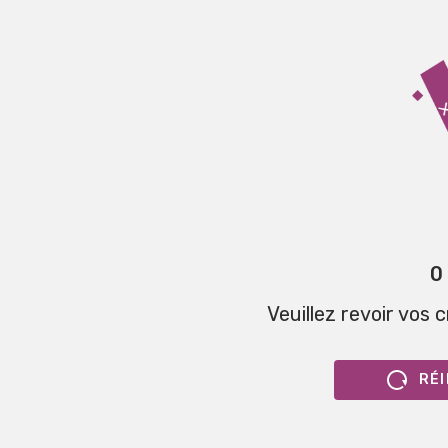
0
Veuillez revoir vos 
RÉI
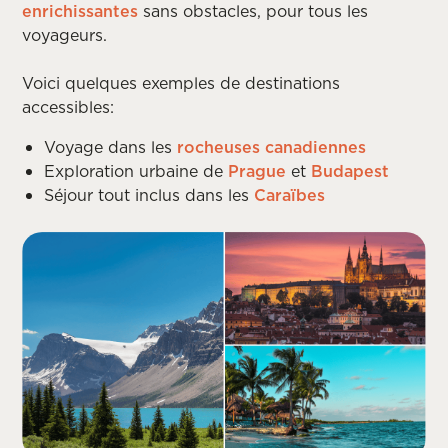
enrichissantes
sans obstacles, pour tous les
voyageurs.
Voici quelques exemples de destinations
accessibles:
Voyage dans les
rocheuses canadiennes
Exploration urbaine de
Prague
et
Budapest
Séjour tout inclus dans les
Caraïbes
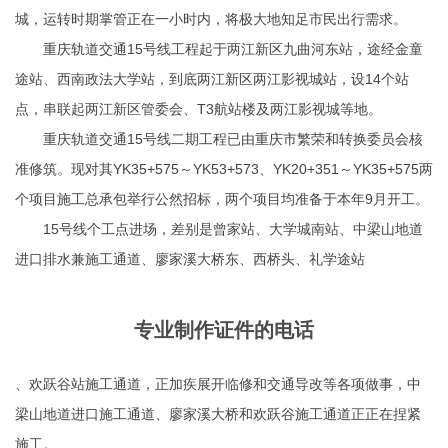
城，运转时期掌管正在一小时内，将极大地知足市民出行需求。
重庆轨道交通15号线工程起于两江新区九曲河东站，途经金童
途站、西南政法大学站，到底两江新区两江影视城站，设14个站
点，串联起两江新区管委会、T3航站楼及两江影视城等地。
重庆轨道交通15号线二期工程已由重庆市繁荣和转换委员会核
准修筑。现对其YK35+575～YK53+573、YK20+351～YK35+575两
个项目施工总承包举行公然招标，两个项目均准备于本年9月开工。
15号线个工点进场，差别是曾家站、大学城南站、中梁山地道
进口排水兼施工通道、廖家溪大桥东、西桥头、礼学途站
专业制作证件的电话
、欢跃谷站施工通道，正加疾展开临修和交通导改等各项做事，中
梁山地道进口施工通道、廖家溪大桥和欢跃谷施工通道正正在捏紧
施工。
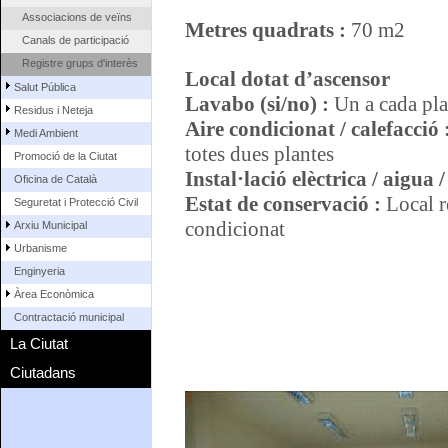
Associacions de veïns
Metres quadrats :
70 m2
Canals de participació
Registre grups d'interès
Local dotat d’ascensor
Salut Pública
Lavabo (si/no) :
Un a cada pla
Residus i Neteja
Aire condicionat / calefacció 
Medi Ambient
totes dues plantes
Promoció de la Ciutat
Instal·lació elèctrica / aigua 
Oficina de Català
Estat de conservació :
Local r
Seguretat i Protecció Civil
condicionat
Arxiu Municipal
Urbanisme
Enginyeria
Àrea Econòmica
Contractació municipal
La Ciutat
Ciutadans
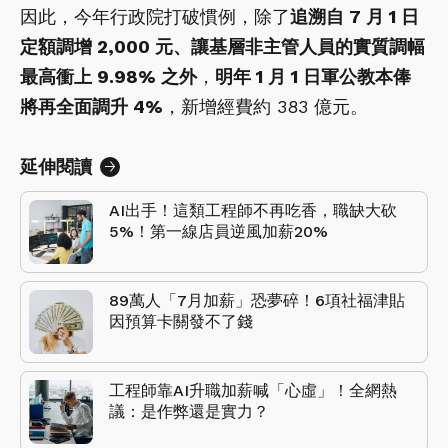
因此，今年行政院打破慣例，除了
追溯自 7 月 1 日
定額調增 2,000 元、讓基層非主管人員的實質調幅
最高衝上 9.98% 之外
，
明年 1 月 1 日軍公教本俸
將再全面調升 4%
，新增經費約 383 億元。
延伸閱讀
AI出手！這類工程師不再吃香，職缺大砍
5%！第一線店員逆風加薪20%
89萬人「7月加薪」恐夢碎！6項社福津貼
因預算卡關發不了錢
工程師靠AI升職加薪喊「心虛」！全網熱
議：是作弊還是實力？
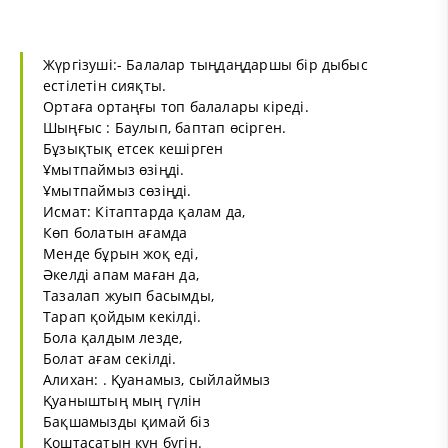
Жүргізуші:- Балалар тыңдаңдаршы бір дыбыс
естілетін сияқты.
Ортаға ортаңғы топ балалары кіреді.
Шыңғыс : Баулып, баптап өсірген.
Бұзықтық етсек кешірген
Ұмытпаймыз өзіңді.
Ұмытпаймыз сөзіңді.
Исмат: Кітаптарда қалам да,
Көп болатын ағамда
Менде бұрын жоқ еді,
Әкелді апам маған да,
Тазалап жуып басымды,
Тарап қойдым кекілді.
Бола қалдым лезде,
Болат ағам секілді.
Алихан: . Қуанамыз, сыйлаймыз
Қуаныштың мың гүлін
Бақшамызды қимай біз
Қоштасатын күн бүгін.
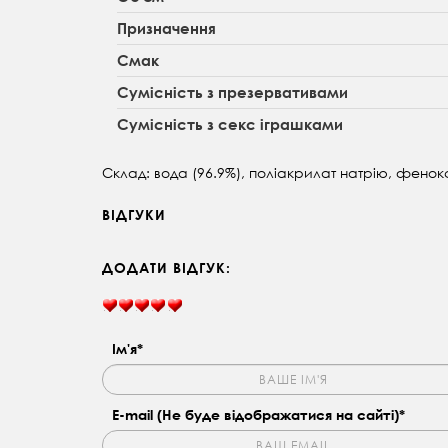
Призначення
Смак
Сумісність з презервативами
Сумісність з секс іграшками
Склад: вода (96.9%), поліакрилат натрію, фенок
ВІДГУКИ
ДОДАТИ ВІДГУК:
Ім'я*
E-mail (Не буде відображатися на сайті)*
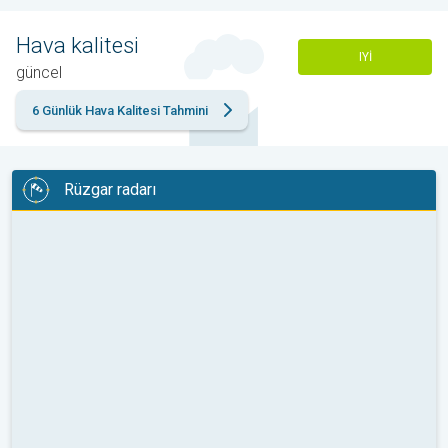
Hava kalitesi
IYI
güncel
6 Günlük Hava Kalitesi Tahmini
Rüzgar radarı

___

* _Task to carry out_
Copy out every line of the listing where the word "condicionat" occurs.

* _Reply_
Aire condicionat / calefacció 
condicionat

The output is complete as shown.